After terrorists dropped two jetliners into the twin towers of the World Trade Center, new nomenclature put down roots -- and nearly ubiquitously -- we call what used to be just "the world," the "post-Sept. 11" world.
This new world, which focused so much in the past four and a half years on correcting political miscommunications, bureaucratic breakdowns and government missteps, has a new voice. Or 130 new voices to be exact.
Friday, New York City officials released 130 phone calls to emergency dispatchers for help from inside the World Trade Center towers, though only the dispatchers' voices could be heard because the city deleted those of the callers for public release.
The 27 phone calls released to family members revealed both the callers' emotional, at times prayerful, final minutes and proved that emergency personnel were not prepared to handle the chaos of the situation.

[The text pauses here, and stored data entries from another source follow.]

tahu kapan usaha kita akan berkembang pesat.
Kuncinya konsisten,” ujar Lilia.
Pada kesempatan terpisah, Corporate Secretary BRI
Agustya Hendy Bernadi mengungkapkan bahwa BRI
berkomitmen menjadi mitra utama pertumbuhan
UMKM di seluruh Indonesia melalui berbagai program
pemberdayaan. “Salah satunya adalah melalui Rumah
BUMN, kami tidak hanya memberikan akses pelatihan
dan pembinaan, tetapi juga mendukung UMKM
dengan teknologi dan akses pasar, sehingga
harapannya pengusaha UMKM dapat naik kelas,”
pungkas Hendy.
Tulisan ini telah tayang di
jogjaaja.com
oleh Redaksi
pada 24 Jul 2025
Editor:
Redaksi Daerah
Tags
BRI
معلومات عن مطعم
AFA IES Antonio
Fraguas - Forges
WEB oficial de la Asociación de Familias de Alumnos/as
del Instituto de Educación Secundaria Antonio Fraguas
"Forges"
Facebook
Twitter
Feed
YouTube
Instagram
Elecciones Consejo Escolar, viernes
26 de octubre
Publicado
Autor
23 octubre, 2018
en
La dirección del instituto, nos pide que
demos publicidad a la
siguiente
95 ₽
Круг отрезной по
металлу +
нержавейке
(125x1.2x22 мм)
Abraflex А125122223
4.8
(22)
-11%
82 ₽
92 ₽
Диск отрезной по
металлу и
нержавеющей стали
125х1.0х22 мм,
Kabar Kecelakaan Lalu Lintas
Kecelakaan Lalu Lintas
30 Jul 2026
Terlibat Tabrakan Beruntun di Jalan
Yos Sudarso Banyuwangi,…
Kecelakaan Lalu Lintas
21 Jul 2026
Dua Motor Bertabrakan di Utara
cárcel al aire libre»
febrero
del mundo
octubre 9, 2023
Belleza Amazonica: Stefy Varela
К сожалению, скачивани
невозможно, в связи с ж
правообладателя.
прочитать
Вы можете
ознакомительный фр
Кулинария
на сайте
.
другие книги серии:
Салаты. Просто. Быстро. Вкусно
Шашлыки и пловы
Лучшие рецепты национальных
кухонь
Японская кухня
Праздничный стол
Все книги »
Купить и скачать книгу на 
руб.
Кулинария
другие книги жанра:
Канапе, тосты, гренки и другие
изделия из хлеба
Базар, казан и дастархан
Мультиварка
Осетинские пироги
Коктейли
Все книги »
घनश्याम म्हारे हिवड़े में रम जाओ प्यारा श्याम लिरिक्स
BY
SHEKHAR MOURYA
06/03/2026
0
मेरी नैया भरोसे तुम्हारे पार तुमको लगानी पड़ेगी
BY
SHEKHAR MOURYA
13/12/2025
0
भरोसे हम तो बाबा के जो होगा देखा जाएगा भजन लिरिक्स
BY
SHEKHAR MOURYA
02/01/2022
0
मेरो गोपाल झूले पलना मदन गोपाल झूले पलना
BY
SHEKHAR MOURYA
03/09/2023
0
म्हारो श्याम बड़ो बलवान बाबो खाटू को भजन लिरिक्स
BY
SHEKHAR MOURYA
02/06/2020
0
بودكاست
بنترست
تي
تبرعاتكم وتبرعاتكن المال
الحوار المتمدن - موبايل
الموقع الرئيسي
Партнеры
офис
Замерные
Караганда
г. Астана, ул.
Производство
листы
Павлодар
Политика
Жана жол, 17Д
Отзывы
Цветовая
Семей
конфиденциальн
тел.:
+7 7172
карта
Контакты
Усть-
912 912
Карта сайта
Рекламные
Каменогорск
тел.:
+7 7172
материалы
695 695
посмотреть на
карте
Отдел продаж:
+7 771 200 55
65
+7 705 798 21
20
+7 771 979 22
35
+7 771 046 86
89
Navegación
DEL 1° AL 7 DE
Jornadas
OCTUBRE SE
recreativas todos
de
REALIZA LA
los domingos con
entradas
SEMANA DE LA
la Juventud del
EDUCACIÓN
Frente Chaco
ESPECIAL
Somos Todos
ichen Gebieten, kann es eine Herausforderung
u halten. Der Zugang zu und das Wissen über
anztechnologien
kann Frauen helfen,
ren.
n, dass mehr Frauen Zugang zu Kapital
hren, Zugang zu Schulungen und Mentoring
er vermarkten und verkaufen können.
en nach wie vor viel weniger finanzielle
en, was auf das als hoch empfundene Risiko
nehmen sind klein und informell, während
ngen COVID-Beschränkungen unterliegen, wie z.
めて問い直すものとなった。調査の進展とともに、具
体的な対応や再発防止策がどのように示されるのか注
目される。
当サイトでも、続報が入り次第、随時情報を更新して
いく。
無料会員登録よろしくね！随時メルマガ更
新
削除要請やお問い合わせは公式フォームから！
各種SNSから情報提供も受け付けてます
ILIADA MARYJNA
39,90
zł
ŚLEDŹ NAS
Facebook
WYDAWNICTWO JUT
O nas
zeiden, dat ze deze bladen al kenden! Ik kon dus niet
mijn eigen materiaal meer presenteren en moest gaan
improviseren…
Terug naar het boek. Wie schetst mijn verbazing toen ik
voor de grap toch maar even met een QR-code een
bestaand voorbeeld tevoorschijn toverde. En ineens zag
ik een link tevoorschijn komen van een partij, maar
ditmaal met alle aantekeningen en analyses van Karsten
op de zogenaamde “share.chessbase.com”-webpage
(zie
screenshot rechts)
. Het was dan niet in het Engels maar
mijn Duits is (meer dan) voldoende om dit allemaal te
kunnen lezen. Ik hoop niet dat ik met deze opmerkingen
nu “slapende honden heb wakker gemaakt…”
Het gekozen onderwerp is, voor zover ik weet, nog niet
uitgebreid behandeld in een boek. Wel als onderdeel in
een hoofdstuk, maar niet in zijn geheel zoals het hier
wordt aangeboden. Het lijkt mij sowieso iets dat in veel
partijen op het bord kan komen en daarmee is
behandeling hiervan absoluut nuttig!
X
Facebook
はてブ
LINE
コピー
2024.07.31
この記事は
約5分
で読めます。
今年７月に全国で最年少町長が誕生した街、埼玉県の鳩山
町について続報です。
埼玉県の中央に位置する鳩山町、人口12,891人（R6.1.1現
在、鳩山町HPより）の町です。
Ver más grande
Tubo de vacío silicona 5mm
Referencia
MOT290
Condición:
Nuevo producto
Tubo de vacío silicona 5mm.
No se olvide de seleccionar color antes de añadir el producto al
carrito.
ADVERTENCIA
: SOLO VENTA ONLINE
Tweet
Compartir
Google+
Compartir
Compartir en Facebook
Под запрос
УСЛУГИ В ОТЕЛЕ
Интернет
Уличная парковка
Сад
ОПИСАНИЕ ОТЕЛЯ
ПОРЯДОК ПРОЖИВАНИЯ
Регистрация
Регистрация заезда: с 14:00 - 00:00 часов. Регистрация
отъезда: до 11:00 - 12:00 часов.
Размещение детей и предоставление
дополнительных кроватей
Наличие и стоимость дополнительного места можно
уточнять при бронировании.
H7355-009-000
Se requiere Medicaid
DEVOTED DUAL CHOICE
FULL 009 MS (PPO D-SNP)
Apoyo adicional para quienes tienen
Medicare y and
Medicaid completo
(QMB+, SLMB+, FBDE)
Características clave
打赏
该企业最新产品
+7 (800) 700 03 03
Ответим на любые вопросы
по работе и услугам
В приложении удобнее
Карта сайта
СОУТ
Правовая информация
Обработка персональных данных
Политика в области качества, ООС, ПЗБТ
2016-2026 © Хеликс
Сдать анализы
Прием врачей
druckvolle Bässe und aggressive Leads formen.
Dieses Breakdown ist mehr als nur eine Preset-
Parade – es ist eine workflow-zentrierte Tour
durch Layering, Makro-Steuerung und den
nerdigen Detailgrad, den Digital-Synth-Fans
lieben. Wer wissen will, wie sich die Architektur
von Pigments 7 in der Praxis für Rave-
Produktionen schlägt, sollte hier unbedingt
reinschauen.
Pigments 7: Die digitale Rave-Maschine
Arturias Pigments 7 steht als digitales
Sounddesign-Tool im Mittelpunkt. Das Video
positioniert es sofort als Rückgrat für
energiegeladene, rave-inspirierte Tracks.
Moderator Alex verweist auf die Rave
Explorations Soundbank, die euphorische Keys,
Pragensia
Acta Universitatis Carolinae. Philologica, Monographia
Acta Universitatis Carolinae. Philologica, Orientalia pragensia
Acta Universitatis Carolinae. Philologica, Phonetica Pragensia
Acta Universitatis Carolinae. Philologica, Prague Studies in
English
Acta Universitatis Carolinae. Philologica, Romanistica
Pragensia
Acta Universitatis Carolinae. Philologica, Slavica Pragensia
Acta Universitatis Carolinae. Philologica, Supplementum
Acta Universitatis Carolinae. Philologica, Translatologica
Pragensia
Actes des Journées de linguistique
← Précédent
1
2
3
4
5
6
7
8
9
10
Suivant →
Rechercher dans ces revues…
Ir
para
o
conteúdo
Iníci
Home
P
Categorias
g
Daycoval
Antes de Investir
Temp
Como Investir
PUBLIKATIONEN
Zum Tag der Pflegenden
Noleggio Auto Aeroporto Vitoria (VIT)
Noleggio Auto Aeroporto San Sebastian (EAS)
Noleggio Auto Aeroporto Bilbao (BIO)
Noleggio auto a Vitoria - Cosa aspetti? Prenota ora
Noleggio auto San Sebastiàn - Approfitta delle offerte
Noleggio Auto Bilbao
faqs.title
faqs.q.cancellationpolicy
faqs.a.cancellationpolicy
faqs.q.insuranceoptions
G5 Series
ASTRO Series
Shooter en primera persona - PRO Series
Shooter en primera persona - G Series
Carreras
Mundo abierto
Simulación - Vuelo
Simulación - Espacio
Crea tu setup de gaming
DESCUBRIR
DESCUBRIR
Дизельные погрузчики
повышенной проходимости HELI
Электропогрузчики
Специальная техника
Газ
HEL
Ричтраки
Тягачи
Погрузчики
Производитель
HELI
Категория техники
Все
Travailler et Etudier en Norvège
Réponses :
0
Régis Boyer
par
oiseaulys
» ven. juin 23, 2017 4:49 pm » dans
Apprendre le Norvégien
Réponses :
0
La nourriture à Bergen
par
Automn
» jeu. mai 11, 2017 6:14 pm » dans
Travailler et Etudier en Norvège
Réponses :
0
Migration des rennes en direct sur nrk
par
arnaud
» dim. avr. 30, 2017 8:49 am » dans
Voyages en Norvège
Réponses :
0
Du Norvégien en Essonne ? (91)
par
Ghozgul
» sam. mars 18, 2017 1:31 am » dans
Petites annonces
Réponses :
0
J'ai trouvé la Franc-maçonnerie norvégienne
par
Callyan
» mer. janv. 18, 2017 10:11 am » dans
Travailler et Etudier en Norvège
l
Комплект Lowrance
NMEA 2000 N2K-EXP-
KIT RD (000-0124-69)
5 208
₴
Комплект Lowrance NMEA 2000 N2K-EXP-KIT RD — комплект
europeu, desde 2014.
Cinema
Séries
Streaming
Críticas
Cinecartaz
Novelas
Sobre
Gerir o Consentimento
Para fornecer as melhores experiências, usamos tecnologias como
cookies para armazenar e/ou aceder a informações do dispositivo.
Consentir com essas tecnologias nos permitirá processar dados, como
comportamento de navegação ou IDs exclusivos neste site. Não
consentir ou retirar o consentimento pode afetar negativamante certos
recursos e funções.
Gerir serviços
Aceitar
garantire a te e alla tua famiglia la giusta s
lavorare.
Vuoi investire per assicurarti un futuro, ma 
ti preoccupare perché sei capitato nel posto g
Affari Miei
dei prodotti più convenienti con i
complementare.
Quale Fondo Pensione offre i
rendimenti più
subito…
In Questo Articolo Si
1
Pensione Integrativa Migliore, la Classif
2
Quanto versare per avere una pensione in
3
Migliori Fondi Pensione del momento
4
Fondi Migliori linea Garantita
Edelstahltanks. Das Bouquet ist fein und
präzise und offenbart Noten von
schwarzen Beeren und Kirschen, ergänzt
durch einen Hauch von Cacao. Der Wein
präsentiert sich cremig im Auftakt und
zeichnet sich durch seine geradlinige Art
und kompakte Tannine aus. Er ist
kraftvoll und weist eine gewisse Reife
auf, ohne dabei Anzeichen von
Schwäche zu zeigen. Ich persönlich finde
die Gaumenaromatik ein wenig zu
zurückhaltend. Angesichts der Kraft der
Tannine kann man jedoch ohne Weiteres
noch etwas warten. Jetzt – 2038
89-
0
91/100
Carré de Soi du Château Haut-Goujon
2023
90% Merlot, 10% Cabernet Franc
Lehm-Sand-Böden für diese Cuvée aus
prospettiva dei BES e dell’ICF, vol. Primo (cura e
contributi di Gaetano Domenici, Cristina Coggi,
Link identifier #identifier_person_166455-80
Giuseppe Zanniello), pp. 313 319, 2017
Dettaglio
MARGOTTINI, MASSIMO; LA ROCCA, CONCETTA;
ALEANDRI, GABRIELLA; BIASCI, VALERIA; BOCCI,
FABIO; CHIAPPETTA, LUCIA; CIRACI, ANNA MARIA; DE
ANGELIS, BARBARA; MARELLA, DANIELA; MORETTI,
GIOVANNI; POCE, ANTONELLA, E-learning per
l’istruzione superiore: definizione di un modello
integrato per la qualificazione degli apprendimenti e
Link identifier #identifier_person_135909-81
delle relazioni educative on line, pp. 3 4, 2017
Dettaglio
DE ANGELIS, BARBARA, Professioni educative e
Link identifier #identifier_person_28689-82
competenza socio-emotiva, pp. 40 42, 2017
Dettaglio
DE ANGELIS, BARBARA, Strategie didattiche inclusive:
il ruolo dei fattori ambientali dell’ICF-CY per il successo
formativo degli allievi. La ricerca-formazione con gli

Some were told to stay put, according to a New York Times report. Still others were told that help, which would never arrive, was on the way. This was all standard-operating procedure.
The hope is that the release of these tapes will improve procedures so that as many people as possible can be saved if a tragedy of the magnitude of Sept. 11 were to happen again.
Were the tapes not released, which might have happened had a New York State Supreme Court ruling not granted a New York Times request to release them, the public would never know about the emergency dispatchers' inability in that situation.
For those families who want the closure of hearing their loved ones' voices, the city should release the tapes in their entirety, not just the voices of the dispatchers.
Offering the release of the tapes in their entirety will help the city to improve upon the post-Sept. 11 world.